AnythingIT, Inc. (OTCPK:ANYI) announced that it has entered into a securities purchase agreement for a private placement of a convertible promissory note to new accredited investor, Eastmore Capital, LLC for gross proceeds of $65,000 on September 29, 2014. The promissory note carries a fixed coupon of 12% per annum and would mature on September 28, 2015. All outstanding principal and accrued interest on the note is due and payable on the maturity date. The note is convertible into common shares at any time on or after the note issuance date. The conversion price for each share is the lower of the closing price of the common share on the trading day before the note funding date or 50% multiplied by the lowest sale price for the common share during the 15 trading days prior to the relevant notice of conversion. The investor may extend the note maturity date by providing with written notice at least 5 days before the maturity date.
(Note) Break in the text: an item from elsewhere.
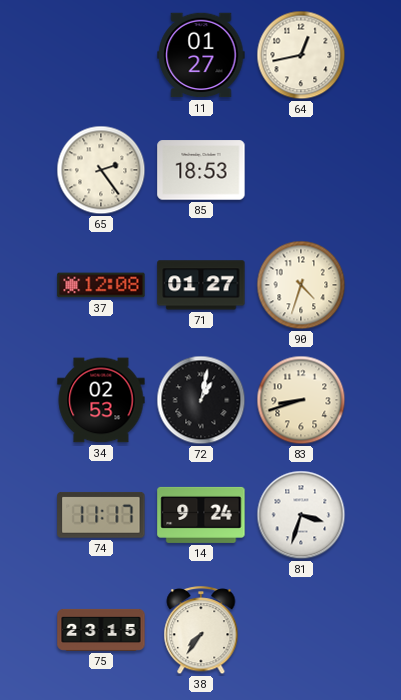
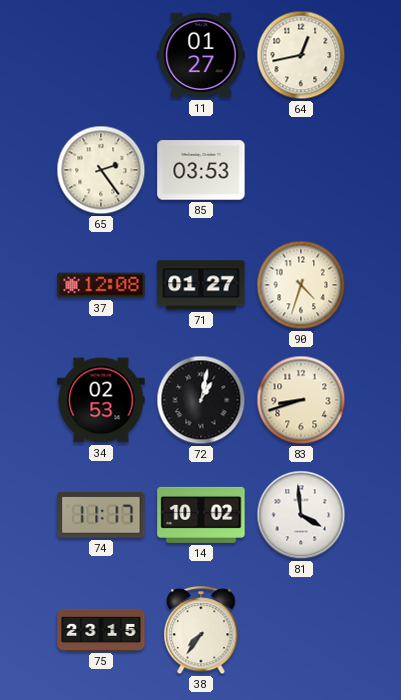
85: 18:53 -> 03:53
14: 9:24 -> 10:02
81: 3:33 -> 3:59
The investor may only extend the maturity date for up to an additional one year period. The note purchase price was paid in cash to us by investor on October 3, 2014. Any amount of principal or interest that is due under the note, which is not paid by the maturity date, will bear interest at the rate of 24% per annum until it is paid. The note conversion price is subject to a floor price of $0.00009 per share. The note conversion price will not be lower than $0.00009 per share unless the common shares loses the bid, which would give the investor the right to set the conversion price at $0.00001. The company also issued 2,100,000 warrants to purchase one common share at $0.031 per share. The warrant will mature on September 29, 2019. The company issued the securities pursuant to exemption provided under Regulation D. The company paid legal fees and expenses of $3,500.

On September 29, 2014, AnythingIT, Inc. closed the transaction.